Davon ist Zürich weit entfernt. Das gilt schon für die Vorlage des Stadtrates, die – gemessen an Wien – mutlos ist. Gänzlich absurd aber ist der Verhinderungsvorschlag des Gemeinderates, der für sich zwar in Anspruch nehmen kann, diffuse Ängste zu bedienen, aber zur Linderung der Wohnproblematik nichts beiträgt.
2 Entschädigungen des Gemeinderats
Wegen der Teuerung und höherer Belastung sollen im Gemeinderat statt 16’000 Franken neu jährlich 20’800 pro Mitglied für ein geschätztes 30% Pensum bezahlt werden. Alle Parteien befürworten die Vorlage, nur die SVP pocht aufs Milizprinzip.
3 80 Millionen für die Planung der öV-Infrastruktur & Netzoptimierungen
Stadtentwicklung und der Ausbau des öffentlichen Verkehrs sollen besser abgestimmt und vorangetrieben werden. Alle Parteien sagen Ja, mit Ausnahme der SVP, die erklärt, es sei erst zu planen, wenn man sicher sei, dass der Kanton mitfinanziere. Sowie der AL, die einen wirkungslosen Kompromiss sieht.
4 Zusatzkredit fürs Kunsthaus, Erhöhung um 7,3 auf 26 Millionen pro Jahr
Mit dem Chipperfield-Bau hat sich die Fläche des Kunsthauses verdoppelt. Das Mehr an Personal verursacht Defizite. Deshalb soll das Kunsthaus sieben Millionen mehr erhalten. Hinter der Vorlage stehen alle Parteien ausser der SVP, die zu viel politisierte Kunst sieht und kritisiert, dass die Direktorin 310’000 Franken Lohn erhält. AL: Stimmfreigabe.
5 Neue Rechtsgrundlagen für die Asyl-Organisation Zürich (AOZ)

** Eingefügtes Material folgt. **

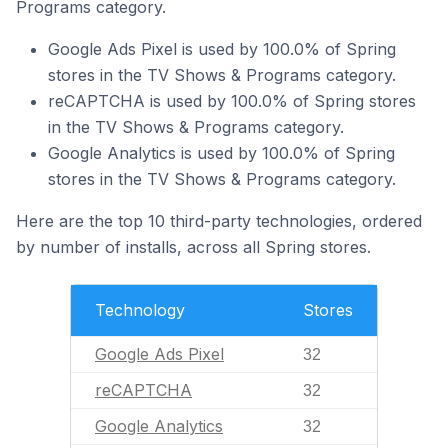
Programs category.
Google Ads Pixel is used by 100.0% of Spring
stores in the TV Shows & Programs category.
reCAPTCHA is used by 100.0% of Spring stores
in the TV Shows & Programs category.
Google Analytics is used by 100.0% of Spring
stores in the TV Shows & Programs category.
Here are the top 10 third-party technologies, ordered
by number of installs, across all Spring stores.
Technology
Stores
Google Ads Pixel
32
reCAPTCHA
32
Google Analytics
32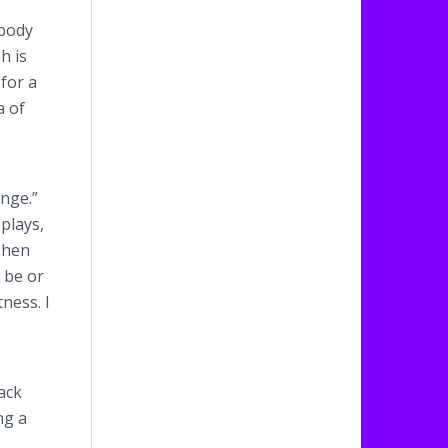
 body
h is
for a
a of
ange.”
 plays,
Then
 be or
ness. I
ack
ng a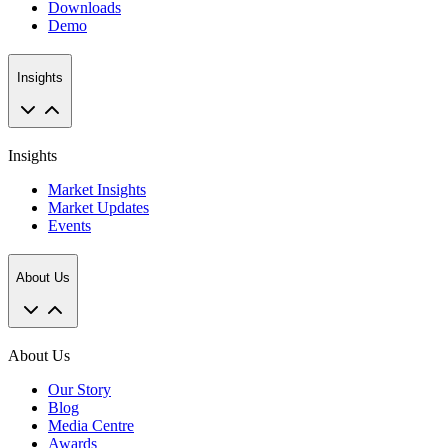
Downloads
Demo
Insights
Insights
Market Insights
Market Updates
Events
About Us
About Us
Our Story
Blog
Media Centre
Awards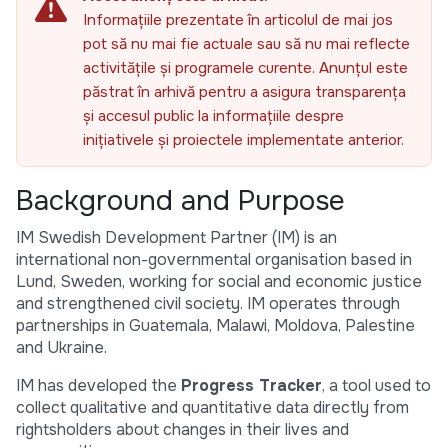
Informațiile prezentate în articolul de mai jos
pot să nu mai fie actuale sau să nu mai reflecte
activitățile și programele curente. Anunțul este
păstrat în arhivă pentru a asigura transparența
și accesul public la informațiile despre
inițiativele și proiectele implementate anterior.
Background and Purpose
IM Swedish Development Partner (IM) is an
international non-governmental organisation based in
Lund, Sweden, working for social and economic justice
and strengthened civil society. IM operates through
partnerships in Guatemala, Malawi, Moldova, Palestine
and Ukraine.
IM has developed the
Progress Tracker
, a tool used to
collect qualitative and quantitative data directly from
rightsholders about changes in their lives and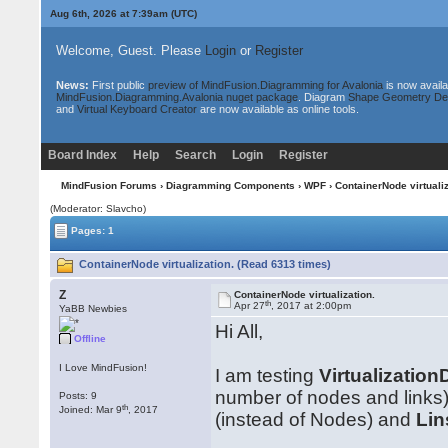
Aug 6th, 2026 at 7:39am
(UTC)
Welcome, Guest. Please
Login
or
Register
News:
First public
preview of MindFusion.Diagramming for Avalonia
is now availa
MindFusion.Diagramming.Avalonia nuget package
. Diagram
Shape Geometry De
and
Virtual Keyboard Creator
are now available as online tools.
Board Index
Help
Search
Login
Register
MindFusion Forums
›
Diagramming Components
›
WPF
› ContainerNode virtualiz
(Moderator: Slavcho)
Pages: 1
ContainerNode virtualization. (Read 6313 times)
Z
ContainerNode virtualization.
th
Apr 27
, 2017 at 2:00pm
YaBB Newbies
Hi All,
Offline
I Love MindFusion!
I am testing
Virtualizatio
number of nodes and links)
Posts: 9
th
Joined: Mar 9
, 2017
(instead of Nodes) and
Li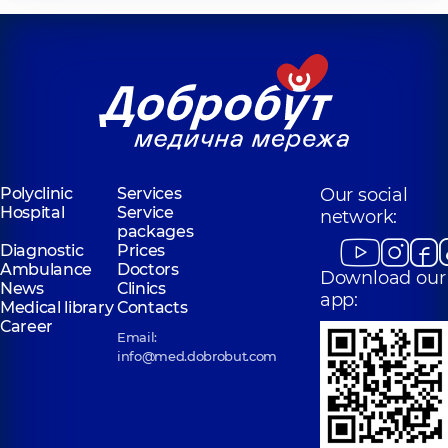
Polyclinic
Services
Our social
Hospital
Service
network:
packages
Diagnostic
Prices
Ambulance
Doctors
Download our
News
Clinics
app:
Medical library
Contacts
Career
Email:
info@med.dobrobut.com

Die Asyl-Organisation Zürich (AOZ) ist eine selbstständige öffentlich-rechtliche Anstalt der Stadt und kümmert sich um Empfang und Unterbringung von Asylbewerbern und Geflüchteten. Nun braucht die AOZ eine neue rechtliche Grundlagen. Und neu gibt es eine Rechtsgrundlage für zusätzliche humanitäre Massnahmen wie die Aufnahme von zusätzlichen Geflüchteten über die gesetzlichen Vorgaben hinaus. Ausser der SVP sind alle Parteien für die Vorlage.